[CPU] Add Clamp for FakeConvertDecomposition (openvinotoolkit#28651)

xuchen-intel · web-flow · commit 72268b5c5d09 · 2025-02-28T07:23:31.000Z
### Details: - *Ngraph FakeConvert layer applies clamp for f8 (f8e4m3 applies clamp, f8e5m2 partially applies clamp), while ngraph Convert layer doesn't apply clamp. So the idea is to add Clamp layer in FakeConvertDecomposition to assure the clamp behavior of FakeConvert is still included for plugins after decomposition.* - *Ngraph reference emulate_f8e4m3_on_fp16 applies clamp for overflowed value as well as for NaN(f8e4m3 does not have INF in Specification). However, it seems emulate_f8e5m2_on_fp16 only applies clamp for overflowed value (by the flag can_round), but not for INF. To align behavior between f8e4m3 and f8e5m2, clamp for INF is added in emulate_f8e5m2_on_fp16.* - *Test cases are added to reproduce the issue beforehand.* ### Tickets: - *[CVS-160719](https://jira.devtools.intel.com/browse/CVS-160719)* - *[CVS-161459](https://jira.devtools.intel.com/browse/CVS-161459)*
diff --git a/src/common/transformations/src/transformations/op_conversions/fake_convert_decomposition.cpp b/src/common/transformations/src/transformations/op_conversions/fake_convert_decomposition.cpp
@@ -7,6 +7,7 @@
 #include "itt.hpp"
 #include "openvino/core/rt_info.hpp"
 #include "openvino/op/add.hpp"
+#include "openvino/op/clamp.hpp"
 #include "openvino/op/constant.hpp"
 #include "openvino/op/convert.hpp"
 #include "openvino/op/divide.hpp"
@@ -41,20 +42,30 @@ ov::pass::FakeConvertDecomposition::FakeConvertDecomposition() {
             data = decomp_ops.add(data.get_node_shared_ptr());
         }
 
+        // Align with clamp behavior of FakeConvert in ngraph reference
+        const auto lower_bound = fake_convert_node->get_destination_element_type() == ov::element::f8e4m3
+                                     ? static_cast<float>(std::numeric_limits<ov::float8_e4m3>::lowest())
+                                     : static_cast<float>(std::numeric_limits<ov::float8_e5m2>::lowest());
+        const auto upper_bound = fake_convert_node->get_destination_element_type() == ov::element::f8e4m3
+                                     ? static_cast<float>(std::numeric_limits<ov::float8_e4m3>::max())
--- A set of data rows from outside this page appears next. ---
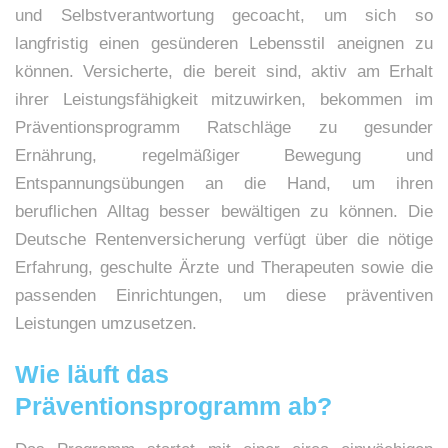
und Selbstverantwortung gecoacht, um sich so
langfristig einen gesünderen Lebensstil aneignen zu
können. Versicherte, die bereit sind, aktiv am Erhalt
ihrer Leistungsfähigkeit mitzuwirken, bekommen im
Präventionsprogramm Ratschläge zu gesunder
Ernährung, regelmäßiger Bewegung und
Entspannungsübungen an die Hand, um ihren
beruflichen Alltag besser bewältigen zu können. Die
Deutsche Rentenversicherung verfügt über die nötige
Erfahrung, geschulte Ärzte und Therapeuten sowie die
passenden Einrichtungen, um diese präventiven
Leistungen umzusetzen.
Wie läuft das
Präventionsprogramm ab?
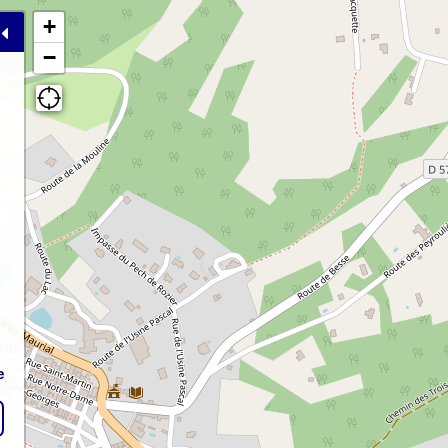
+
−
e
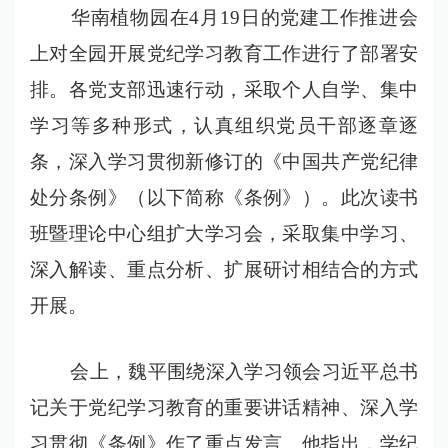
华南植物园在4月19日的党建工作推进会
上对全园开展党纪学习教育工作进行了部署安
排。各党支部迅速行动，采取个人自学、集中
学习等多种形式，认真组织党员干部逐章逐
条，深入学习贯彻新修订的《中国共产党纪律
处分条例》（以下简称《条例》）。此次读书
班暨理论中心组扩大学习会，采取集中学习、
深入解读、重点分析、扩展研讨相结合的方式
开展。
会上，魏平围绕深入学习领会习近平总书
记关于党纪学习教育的重要讲话精神、深入学
习贯彻《条例》作了重点发言。他指出，学纪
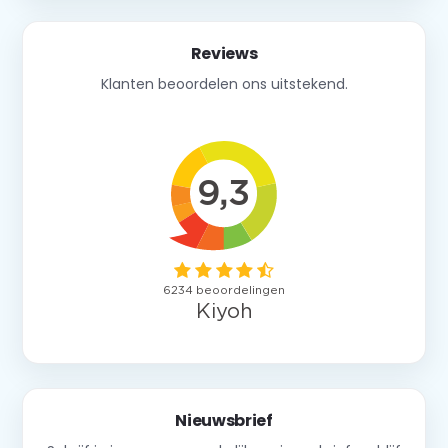
Reviews
Klanten beoordelen ons uitstekend.
Nieuwsbrief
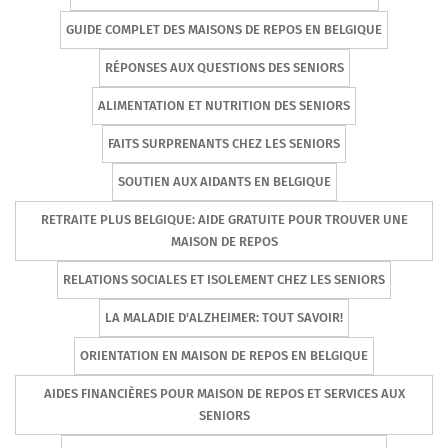
GUIDE COMPLET DES MAISONS DE REPOS EN BELGIQUE
RÉPONSES AUX QUESTIONS DES SENIORS
ALIMENTATION ET NUTRITION DES SENIORS
FAITS SURPRENANTS CHEZ LES SENIORS
SOUTIEN AUX AIDANTS EN BELGIQUE
RETRAITE PLUS BELGIQUE: AIDE GRATUITE POUR TROUVER UNE
MAISON DE REPOS
RELATIONS SOCIALES ET ISOLEMENT CHEZ LES SENIORS
LA MALADIE D'ALZHEIMER: TOUT SAVOIR!
ORIENTATION EN MAISON DE REPOS EN BELGIQUE
AIDES FINANCIÈRES POUR MAISON DE REPOS ET SERVICES AUX
SENIORS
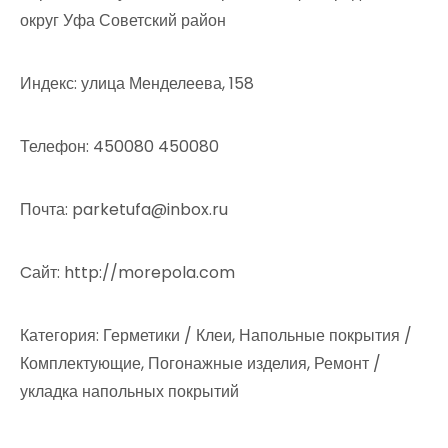
округ Уфа Советский район
Индекс: улица Менделеева, 158
Телефон: 450080 450080
Почта: parketufa@inbox.ru
Cайт: http://morepola.com
Категория: Герметики / Клеи, Напольные покрытия /
Комплектующие, Погонажные изделия, Ремонт /
укладка напольных покрытий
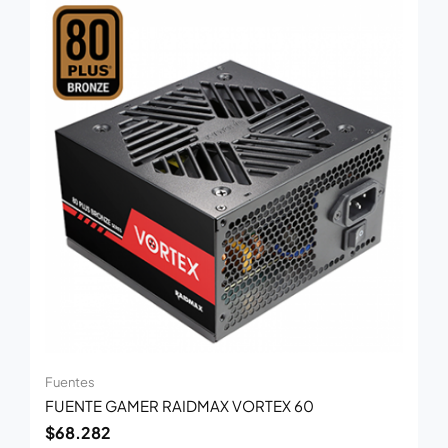
Fuentes
FUENTE GAMER RAIDMAX VORTEX 60
$
68.282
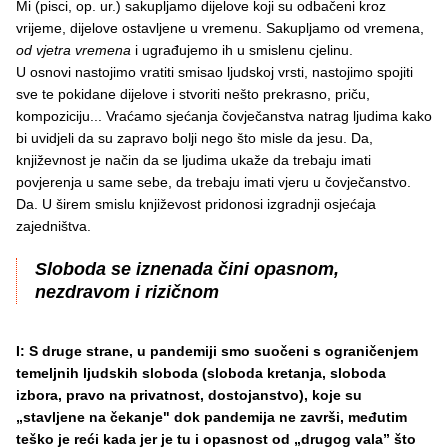
Mi (pisci, op. ur.) sakupljamo dijelove koji su odbačeni kroz
vrijeme, dijelove ostavljene u vremenu. Sakupljamo od vremena,
od vjetra vremena
i ugrađujemo ih u smislenu cjelinu.
U osnovi nastojimo vratiti smisao ljudskoj vrsti, nastojimo spojiti
sve te pokidane dijelove i stvoriti nešto prekrasno, priču,
kompoziciju... Vraćamo sjećanja čovječanstva natrag ljudima kako
bi uvidjeli da su zapravo bolji nego što misle da jesu. Da,
književnost je način da se ljudima ukaže da trebaju imati
povjerenja u same sebe, da trebaju imati vjeru u čovječanstvo.
Da. U širem smislu književost pridonosi izgradnji osjećaja
zajedništva.
Sloboda se iznenada čini opasnom,
nezdravom i rizičnom
I: S druge strane, u pandemiji smo suočeni s ograničenjem
temeljnih ljudskih sloboda (sloboda kretanja, sloboda
izbora, pravo na privatnost, dostojanstvo), koje su
„stavljene na čekanje" dok pandemija ne završi, međutim
teško je reći kada jer je tu i opasnost od „drugog vala” što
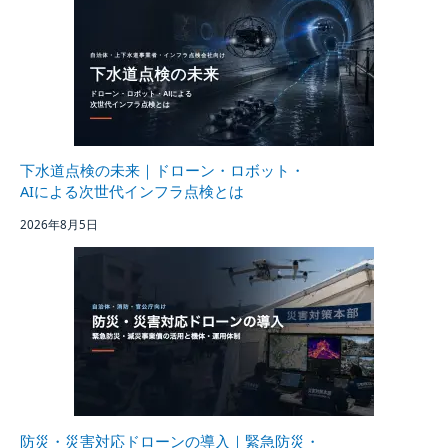
下水道点検の未来｜ドローン・ロボット・
AIによる次世代インフラ点検とは
2026年8月5日
防災・災害対応ドローンの導入｜緊急防災・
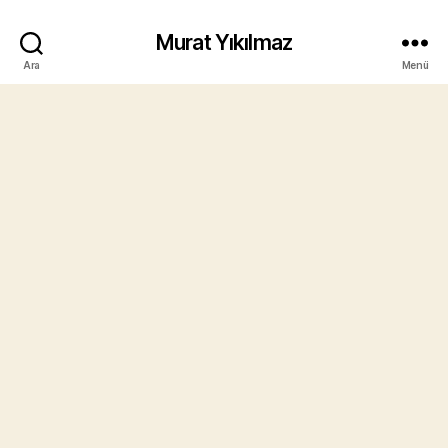
Murat Yıkılmaz
Ara
Menü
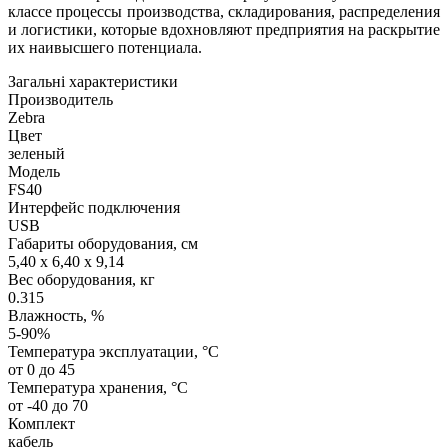
классе процессы производства, складирования, распределения
и логистики, которые вдохновляют предприятия на раскрытие
их наивысшего потенциала.
Загальні характеристики
Производитель
Zebra
Цвет
зеленый
Модель
FS40
Интерфейс подключения
USB
Габариты оборудования, см
5,40 x 6,40 x 9,14
Вес оборудования, кг
0.315
Влажность, %
5-90%
Температура эксплуатации, °C
от 0 до 45
Температура хранения, °C
от -40 до 70
Комплект
кабель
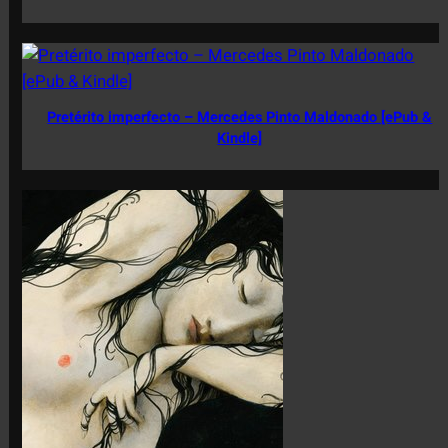
Pretérito imperfecto – Mercedes Pinto Maldonado [ePub &
Kindle]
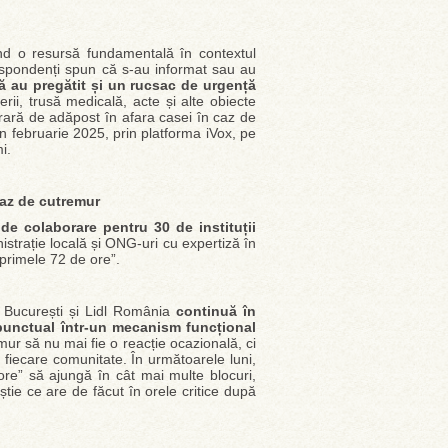
iind o resursă fundamentală în contextul
espondenți spun că s-au informat sau au
 au pregătit și un rucsac de urgență
erii, trusă medicală, acte și alte obiecte
rară de adăpost în afara casei în caz de
în februarie 2025, prin platforma iVox, pe
i.
caz de cutremur
de colaborare pentru 30 de instituții
nistrație locală și ONG-uri cu expertiză în
 primele 72 de ore”.
ă București și Lidl România
continuă în
punctual într-un mecanism funcțional
ur să nu mai fie o reacție ocazională, ci
u fiecare comunitate. În următoarele luni,
ore” să ajungă în cât mai multe blocuri,
știe ce are de făcut în orele critice după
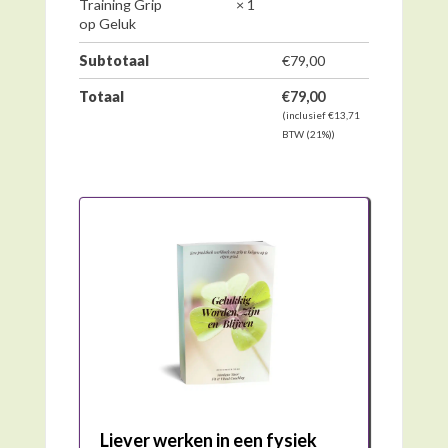
Training Grip
× 1
op Geluk
Subtotaal
€
79,00
Totaal
€
79,00
(inclusief
€
13,71
BTW (21%))
Liever werken in een fysiek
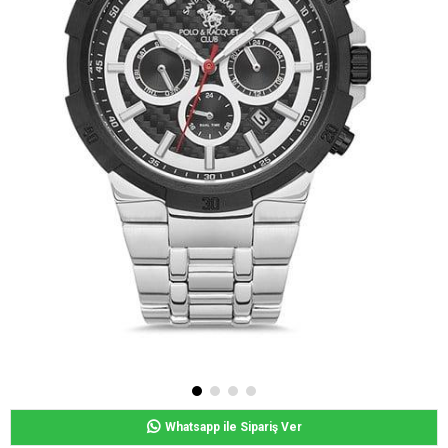
Whatsapp ile Sipariş Ver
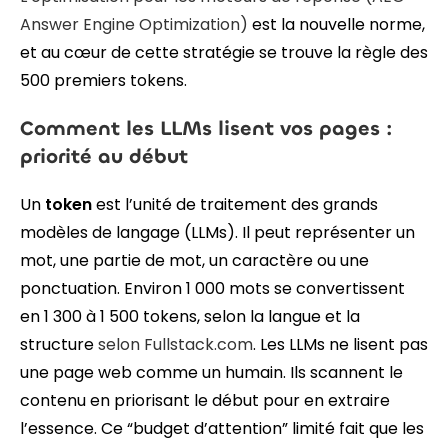
Answer Engine Optimization)
est la nouvelle norme,
et au cœur de cette stratégie se trouve la règle des
500 premiers tokens.
Comment les LLMs lisent vos pages :
priorité au début
Un
token
est l’unité de traitement des grands
modèles de langage (LLMs). Il peut représenter un
mot, une partie de mot, un caractère ou une
ponctuation. Environ 1 000 mots se convertissent
en 1 300 à 1 500 tokens, selon la langue et la
structure
selon Fullstack.com
. Les LLMs ne lisent pas
une page web comme un humain. Ils scannent le
contenu en priorisant le début pour en extraire
l’essence. Ce “budget d’attention” limité fait que les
+                                     : static_cast<float>(std::numeric_limits<ov::float8_e5m2>::max());
+
         std::shared_ptr<Node> result;
         const auto scale = decomp_ops.make<ov::op::v1::Multiply>(data, input_scale);
         if (fake_convert_node->get_input_size() == 2) {
+            const auto clamp = decomp_ops.make<ov::op::v0::Clamp>(scale, lower_bound, upper_bound);
             const auto downconvert =
-                decomp_ops.make<ov::op::v0::Convert>(scale, fake_convert_node->get_destination_element_type());
+                decomp_ops.make<ov::op::v0::Convert>(clamp, fake_convert_node->get_destination_element_type());
             const auto upconvert = decomp_ops.make<ov::op::v0::Convert>(downconvert, input_type);
 
             result = decomp_ops.make<ov::op::v1::Divide>(upconvert, input_scale);
         } else {
             const Output<Node> input_shift{fake_convert_node->input_value(2)};
             const auto shift = decomp_ops.make<ov::op::v1::Subtract>(scale, input_shift);
 
+            const auto clamp = decomp_ops.make<ov::op::v0::Clamp>(shift, lower_bound, upper_bound);
             const auto downconvert =
-                decomp_ops.make<ov::op::v0::Convert>(shift, fake_convert_node->get_destination_element_type());
+                decomp_ops.make<ov::op::v0::Convert>(clamp, fake_convert_node->get_destination_element_type());
             const auto upconvert = decomp_ops.make<ov::op::v0::Convert>(downconvert, input_type);
 
             const auto deshift = decomp_ops.make<ov::op::v1::Add>(upconvert, input_shift);
diff --git a/src/common/transformations/tests/op_conversions/fake_convert_decomposition_test.cpp b/src/common/transformations/tests/op_conversions/fake_convert_decomposition_test.cpp
@@ -80,17 +80,26 @@ TEST_P(FakeConvertDecompositionTest, CompareFunctions) {
         params.push_back(input_data);
         std::shared_ptr<Node> data = input_data;
 
+        const auto lower_bound = dst_prec == ov::element::f8e4m3
+                                     ? static_cast<float>(std::numeric_limits<ov::float8_e4m3>::lowest())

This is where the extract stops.